The second filter that we use is the average price or the mean pivot point, which we call the weekly price momentum indicator. The VC PMI has identified $1337 as this level. With the market closing at $1336, it was not quite able to reverse this trend, although we were close enough to keep an eye on it. The market is still bullish, but if it closes above $1337, it would revert this bearishness to neutral sentiment.
As we look at the price relationship to this average or mean, once we identify the average price, the algorithm is able to identify the extreme levels of volatility above and below the mean. The S1 level is $1352. If gold reaches $1352, the probability is 90% that the price will revert back from that level to the mean of $1337. The S2 level is $1367; if the price reaches this level, there is a 95% probability that the price will revert back to the mean of $1337.
We are able to use the VC PMI AI program to identify the level of supply that we can expect as we come into next week. With this methodology, which we teach our subscribers, we can identify the trigger points depending on the daily, weekly and monthly numbers. We use these extremes to enter and exit the market at the highest probability levels and use the structure from the VC PMI to trade confidently and without emotion.

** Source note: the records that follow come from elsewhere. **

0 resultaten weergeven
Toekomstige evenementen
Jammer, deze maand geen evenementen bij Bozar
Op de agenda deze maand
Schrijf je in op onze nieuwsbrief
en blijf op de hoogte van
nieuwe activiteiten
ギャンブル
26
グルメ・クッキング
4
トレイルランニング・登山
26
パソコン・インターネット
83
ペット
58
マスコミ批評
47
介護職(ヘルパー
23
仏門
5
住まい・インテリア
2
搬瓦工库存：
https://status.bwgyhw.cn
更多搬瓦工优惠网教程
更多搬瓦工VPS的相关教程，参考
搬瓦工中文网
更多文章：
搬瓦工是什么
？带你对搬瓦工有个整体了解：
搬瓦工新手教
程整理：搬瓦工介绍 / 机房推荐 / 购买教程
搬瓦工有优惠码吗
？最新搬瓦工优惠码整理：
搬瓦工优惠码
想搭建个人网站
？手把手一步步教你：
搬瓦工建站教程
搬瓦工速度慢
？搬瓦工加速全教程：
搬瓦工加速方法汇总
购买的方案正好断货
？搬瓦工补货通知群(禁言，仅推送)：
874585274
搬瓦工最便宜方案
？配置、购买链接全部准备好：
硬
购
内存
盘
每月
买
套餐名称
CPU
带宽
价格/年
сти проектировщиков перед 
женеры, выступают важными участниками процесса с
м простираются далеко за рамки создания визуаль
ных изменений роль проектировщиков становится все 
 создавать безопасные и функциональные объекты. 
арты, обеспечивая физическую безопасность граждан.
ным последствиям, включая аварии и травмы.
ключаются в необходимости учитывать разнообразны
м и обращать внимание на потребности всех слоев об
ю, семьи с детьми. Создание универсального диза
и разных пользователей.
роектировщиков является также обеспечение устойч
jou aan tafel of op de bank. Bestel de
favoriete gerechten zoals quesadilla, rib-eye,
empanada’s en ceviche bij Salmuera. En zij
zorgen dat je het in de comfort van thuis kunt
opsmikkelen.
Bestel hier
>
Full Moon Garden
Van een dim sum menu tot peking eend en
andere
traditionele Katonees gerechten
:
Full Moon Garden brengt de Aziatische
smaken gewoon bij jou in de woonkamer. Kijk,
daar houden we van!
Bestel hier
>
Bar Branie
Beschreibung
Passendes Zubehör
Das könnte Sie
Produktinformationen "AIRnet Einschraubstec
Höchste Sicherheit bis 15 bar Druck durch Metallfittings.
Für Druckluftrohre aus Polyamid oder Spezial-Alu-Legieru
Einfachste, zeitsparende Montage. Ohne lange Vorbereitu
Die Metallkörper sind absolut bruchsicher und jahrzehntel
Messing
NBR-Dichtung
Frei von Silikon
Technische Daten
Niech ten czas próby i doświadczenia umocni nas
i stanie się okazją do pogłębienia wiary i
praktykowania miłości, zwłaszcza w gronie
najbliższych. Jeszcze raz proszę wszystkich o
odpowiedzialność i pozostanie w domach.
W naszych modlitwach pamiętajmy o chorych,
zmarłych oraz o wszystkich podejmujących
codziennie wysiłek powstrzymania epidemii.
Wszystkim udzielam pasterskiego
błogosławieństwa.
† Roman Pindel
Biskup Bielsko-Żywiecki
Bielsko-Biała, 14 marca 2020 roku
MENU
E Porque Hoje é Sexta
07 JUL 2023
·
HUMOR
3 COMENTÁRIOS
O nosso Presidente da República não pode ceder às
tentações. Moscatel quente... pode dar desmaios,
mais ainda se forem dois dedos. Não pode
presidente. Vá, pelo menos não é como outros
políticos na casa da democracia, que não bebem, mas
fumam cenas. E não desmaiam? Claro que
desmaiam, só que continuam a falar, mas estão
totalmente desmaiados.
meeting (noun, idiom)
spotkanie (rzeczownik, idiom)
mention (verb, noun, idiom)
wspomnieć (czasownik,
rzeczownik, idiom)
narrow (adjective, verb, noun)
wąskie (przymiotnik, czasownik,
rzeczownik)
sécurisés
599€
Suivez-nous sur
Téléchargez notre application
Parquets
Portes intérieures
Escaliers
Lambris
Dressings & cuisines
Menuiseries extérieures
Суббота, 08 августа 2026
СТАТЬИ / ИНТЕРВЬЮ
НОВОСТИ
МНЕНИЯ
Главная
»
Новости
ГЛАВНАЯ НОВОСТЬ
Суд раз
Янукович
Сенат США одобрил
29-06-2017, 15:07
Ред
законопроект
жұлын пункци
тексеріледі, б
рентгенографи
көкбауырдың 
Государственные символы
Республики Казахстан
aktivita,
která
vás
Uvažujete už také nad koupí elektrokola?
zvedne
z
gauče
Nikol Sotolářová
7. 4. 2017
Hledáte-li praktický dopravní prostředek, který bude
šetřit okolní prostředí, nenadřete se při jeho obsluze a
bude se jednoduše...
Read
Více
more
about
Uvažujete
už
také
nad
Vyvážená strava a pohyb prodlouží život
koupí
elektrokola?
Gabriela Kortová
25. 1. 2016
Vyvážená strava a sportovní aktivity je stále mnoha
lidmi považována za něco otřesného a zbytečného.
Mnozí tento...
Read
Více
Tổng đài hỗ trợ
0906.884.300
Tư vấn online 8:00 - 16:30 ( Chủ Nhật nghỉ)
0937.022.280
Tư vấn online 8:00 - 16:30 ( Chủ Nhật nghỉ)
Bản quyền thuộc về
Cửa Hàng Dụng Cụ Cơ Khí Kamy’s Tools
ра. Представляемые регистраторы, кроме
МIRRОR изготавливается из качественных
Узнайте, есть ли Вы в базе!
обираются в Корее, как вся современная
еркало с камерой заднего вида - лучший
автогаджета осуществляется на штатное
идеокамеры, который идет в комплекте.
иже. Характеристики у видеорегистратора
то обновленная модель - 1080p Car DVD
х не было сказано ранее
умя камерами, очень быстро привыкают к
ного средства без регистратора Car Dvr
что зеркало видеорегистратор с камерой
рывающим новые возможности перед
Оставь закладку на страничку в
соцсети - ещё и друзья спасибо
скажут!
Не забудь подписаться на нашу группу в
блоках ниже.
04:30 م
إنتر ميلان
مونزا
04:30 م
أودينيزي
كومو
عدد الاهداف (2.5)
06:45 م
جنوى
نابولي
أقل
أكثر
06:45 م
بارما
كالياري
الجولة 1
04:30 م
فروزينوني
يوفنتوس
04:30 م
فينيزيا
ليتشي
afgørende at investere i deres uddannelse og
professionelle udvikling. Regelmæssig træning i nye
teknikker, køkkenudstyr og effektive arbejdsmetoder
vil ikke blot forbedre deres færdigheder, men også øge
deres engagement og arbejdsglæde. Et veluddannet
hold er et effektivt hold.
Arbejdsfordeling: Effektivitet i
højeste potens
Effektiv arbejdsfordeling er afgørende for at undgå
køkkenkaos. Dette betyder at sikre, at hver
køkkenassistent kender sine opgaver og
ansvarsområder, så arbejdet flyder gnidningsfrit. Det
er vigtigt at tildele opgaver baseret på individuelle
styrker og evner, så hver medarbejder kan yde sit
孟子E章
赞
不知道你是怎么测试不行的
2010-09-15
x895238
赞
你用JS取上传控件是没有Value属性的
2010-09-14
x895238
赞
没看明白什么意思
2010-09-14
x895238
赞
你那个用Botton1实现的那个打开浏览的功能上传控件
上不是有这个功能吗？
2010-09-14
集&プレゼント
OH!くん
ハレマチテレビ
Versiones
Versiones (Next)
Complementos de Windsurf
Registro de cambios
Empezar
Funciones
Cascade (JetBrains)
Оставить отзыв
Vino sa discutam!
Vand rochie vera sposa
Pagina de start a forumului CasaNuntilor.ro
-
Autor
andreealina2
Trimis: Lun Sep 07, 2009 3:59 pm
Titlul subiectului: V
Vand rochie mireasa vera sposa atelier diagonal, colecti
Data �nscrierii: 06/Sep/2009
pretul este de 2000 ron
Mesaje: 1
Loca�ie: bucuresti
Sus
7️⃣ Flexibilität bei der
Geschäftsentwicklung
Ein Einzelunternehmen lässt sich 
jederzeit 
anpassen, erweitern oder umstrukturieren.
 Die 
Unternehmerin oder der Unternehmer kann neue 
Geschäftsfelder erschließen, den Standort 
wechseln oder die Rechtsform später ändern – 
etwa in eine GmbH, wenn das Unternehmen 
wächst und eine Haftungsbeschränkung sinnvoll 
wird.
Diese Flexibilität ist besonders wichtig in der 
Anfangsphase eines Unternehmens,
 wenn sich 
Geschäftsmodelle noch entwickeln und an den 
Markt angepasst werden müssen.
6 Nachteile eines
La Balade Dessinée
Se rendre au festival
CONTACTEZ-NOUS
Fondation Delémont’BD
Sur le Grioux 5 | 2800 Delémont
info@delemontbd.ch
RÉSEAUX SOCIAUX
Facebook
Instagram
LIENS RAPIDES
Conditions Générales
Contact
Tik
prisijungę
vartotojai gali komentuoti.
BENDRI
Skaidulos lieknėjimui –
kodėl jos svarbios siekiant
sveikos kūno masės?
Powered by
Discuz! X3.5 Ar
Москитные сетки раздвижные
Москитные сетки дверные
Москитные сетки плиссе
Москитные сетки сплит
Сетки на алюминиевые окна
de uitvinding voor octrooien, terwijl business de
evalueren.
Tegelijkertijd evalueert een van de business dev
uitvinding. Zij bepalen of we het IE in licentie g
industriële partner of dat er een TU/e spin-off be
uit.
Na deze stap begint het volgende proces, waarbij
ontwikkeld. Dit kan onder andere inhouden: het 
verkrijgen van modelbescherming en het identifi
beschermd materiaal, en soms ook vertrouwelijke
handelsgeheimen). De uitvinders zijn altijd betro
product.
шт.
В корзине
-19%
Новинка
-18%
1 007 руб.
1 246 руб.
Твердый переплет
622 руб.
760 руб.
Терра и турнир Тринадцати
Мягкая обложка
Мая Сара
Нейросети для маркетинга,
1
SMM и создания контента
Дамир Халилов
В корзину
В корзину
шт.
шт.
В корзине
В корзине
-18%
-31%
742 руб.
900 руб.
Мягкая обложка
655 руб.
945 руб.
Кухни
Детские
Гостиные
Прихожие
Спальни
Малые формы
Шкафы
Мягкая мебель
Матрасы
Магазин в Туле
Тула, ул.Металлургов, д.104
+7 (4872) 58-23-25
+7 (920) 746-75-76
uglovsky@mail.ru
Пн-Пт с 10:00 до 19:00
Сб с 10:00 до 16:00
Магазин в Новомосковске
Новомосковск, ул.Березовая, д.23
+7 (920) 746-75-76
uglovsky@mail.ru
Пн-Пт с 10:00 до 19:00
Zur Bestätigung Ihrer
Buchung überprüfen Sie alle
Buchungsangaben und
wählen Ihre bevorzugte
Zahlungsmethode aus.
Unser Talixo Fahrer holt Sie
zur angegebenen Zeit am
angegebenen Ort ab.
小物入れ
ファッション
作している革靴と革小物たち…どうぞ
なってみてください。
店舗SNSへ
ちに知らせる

The extreme below the mean is telling us that because the price of gold closed below the mean of $1337, if you are short and the market comes down to the B1 level of $1322, you should cover your short positions between the B1 level of $1322 and the B2 level of $1307. If the price of gold comes down to $1307, cover your short positions and go long, since there is a 95% probability that the price will revert back to the mean of $1337.
The conclusion that we have made as we come into next week is that the market has come down a couple of times to test the extreme below the mean of $1326. Closing this coming week above $1337 is going to activate the price momentum into a bullish camp that is indicating targets at $1352 and $1367. If we close above $1367, then we are opening up the larger fractals in price, including the February 16 highs of $1369 and the January 25 highs of $1375, which could be tested. These are the long-term targets that we published toward the beginning of October on Seeking Alpha. The targets in the gold market we are looking for are in the $1385 to $1404 area over the next six months of this year.
Disclaimer: The information in the Market Commentaries was obtained from sources believed to be reliable, but we do not guarantee its accuracy. Neither the information nor any opinion expressed herein constitutes a solicitation of the purchase or sale of any futures or options contracts. It is for educational purposes only.